Стоит взглянуть на жизнь Беньямина, как всюду видишь в ней «маленького горбуна». Задолго до эпидемии Третьего рейха тот уже разыгрывал свои каверзы, доводя издателей, посуливших Беньямину годовой аванс за работу внутреннего рецензента или редактора журнала, до банкротства как раз накануне выхода первого номера. Позже он позволил великолепной антологии писем немецких авторов, любовно подготовленной Беньямином и сопровождённой его замечательным комментарием, всё-таки выйти из печати под титулом «Deutsche Menschen» и с эпиграфом «Von Ehre ohne Ruhm / Von Grösse ohne Glanz / Von Würde ohne Sold» («О чести без славы / О величии без блеска / О благородстве без награды»); но потом позаботился, чтобы она закончила свои дни в подвале разорившегося швейцарского издателя – её так и не отослали в нацистскую Германию, вопреки намерениям Беньямина, на этот случай подписавшего сборник псевдонимом. В каковом подвале книга и была обнаружена в 1962 году в тот самый момент, когда в Германии вышло в свет её новое издание. (Это, пожалуй, тоже можно приписать маленькому горбуну: его злой волей многое из того, что потом оборачивается удачей, сначала предстаёт бедой. Ровно таков случай с переводом «Анабазиса» Алексиса Сен-Леже (Сен-Жон Перса). Беньямин, работе «особого значения не придававший» («Briefe», I, 381), взялся за неё только потому, что с заказом тут, как и на перевод Пруста, ему помог Гофмансталь.

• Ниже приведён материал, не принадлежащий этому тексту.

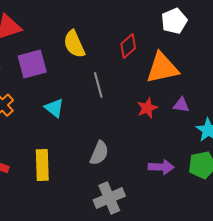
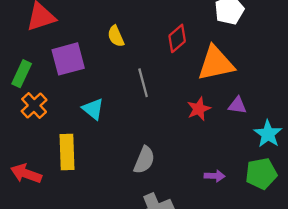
yellow semicircle: (74, 44) -> (116, 36), size x0.7
yellow rectangle: (42, 165) -> (67, 152), moved
purple arrow: (161, 167) -> (215, 176), size x0.7

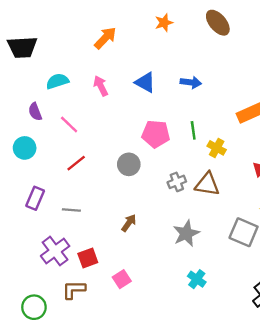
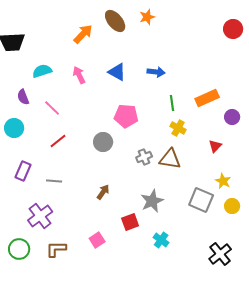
orange star: (164, 23) -> (147, 17), moved
brown ellipse: (218, 23) -> (115, 21), moved
green line: (193, 130) -> (172, 103), moved
red square: (88, 258) -> (130, 222), moved
green circle: (34, 307) -> (19, 249), moved

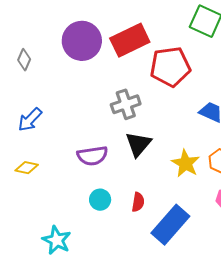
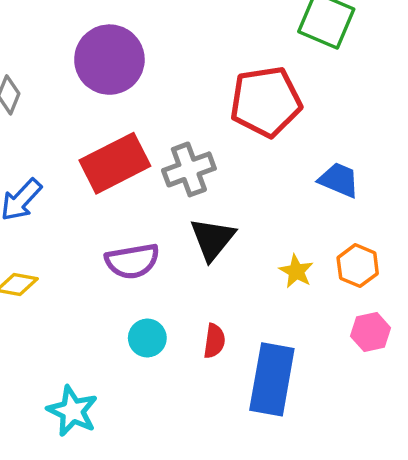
red rectangle: (130, 40) -> (115, 163), moved
yellow star: (186, 163) -> (296, 271), size x0.7
blue rectangle: (170, 225) -> (272, 379), turned -30

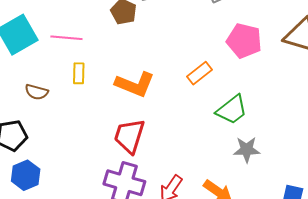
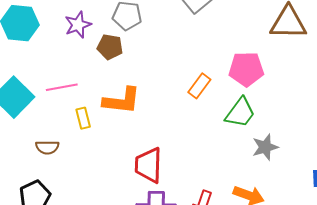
pink pentagon: (244, 41) -> (246, 69), moved
orange L-shape: (135, 84) -> (122, 101), moved

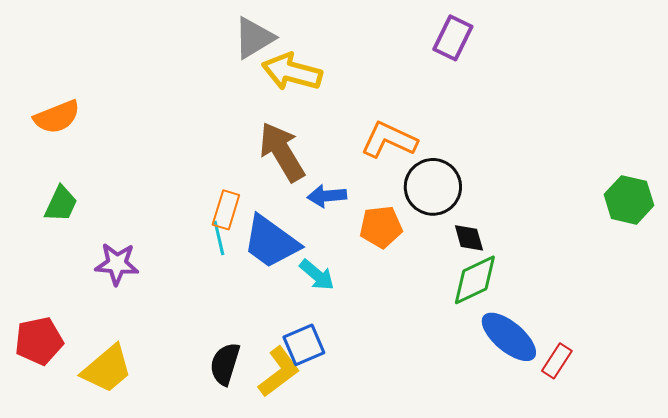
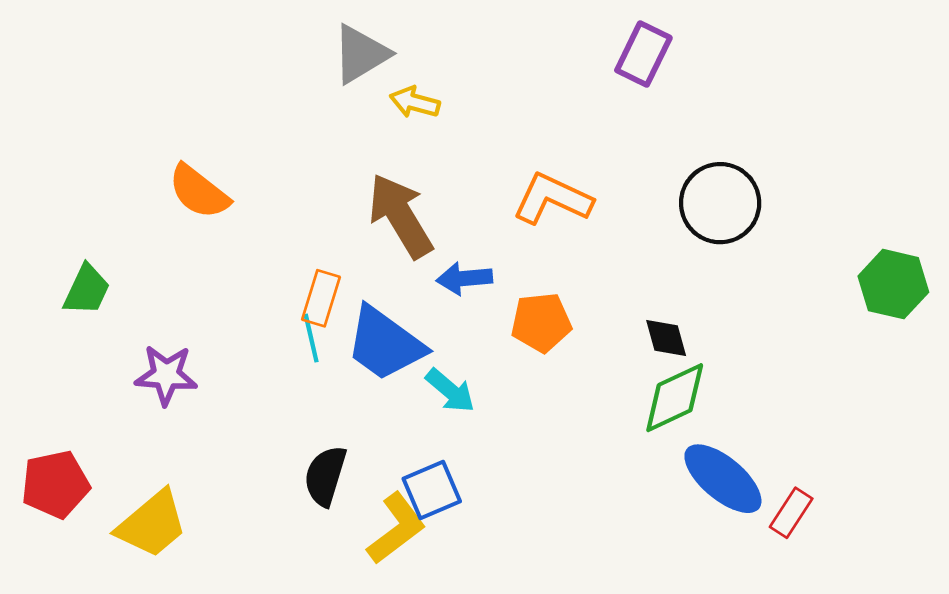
yellow arrow: (292, 72) -> (415, 102), size x0.6
orange semicircle: (57, 117) -> (199, 192), moved, turned 60
black circle: (433, 187) -> (720, 203), moved
black semicircle: (225, 364) -> (325, 476), moved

Перевод появился в Германии только после войны, но позволил Беньямину войти в контакт с Леже, а тот как дипломат сумел вовремя вмешаться и убедил французское правительство не интернировать Беньямина вторично – привилегия, которой удостоились тогда немногие из эмигрантов.) Затем на смену козням пришли «кучки осколков», последней из которых, перед катастрофой на испанской границе, стала угроза, что перебравшийся в Нью-Йорк Институт социальных исследований, «единственная материальная и моральная опора» беньяминовского существования в Париже («Briefe», II, 839), оставит его без поддержки. «Сами обстоятельства, до невероятного осложнившие мою ситуацию в Европе, могут сделать для меня невозможной эмиграцию в США», – писал Беньямин в апреле 1939 года («Briefe», II, 810), ещё под свежим впечатлением того «удара», который ему нанесло в ноябре тридцать восьмого письмо Адорно, отвергшего первый вариант беньяминовского труда о Бодлере («Briefe», II, 790).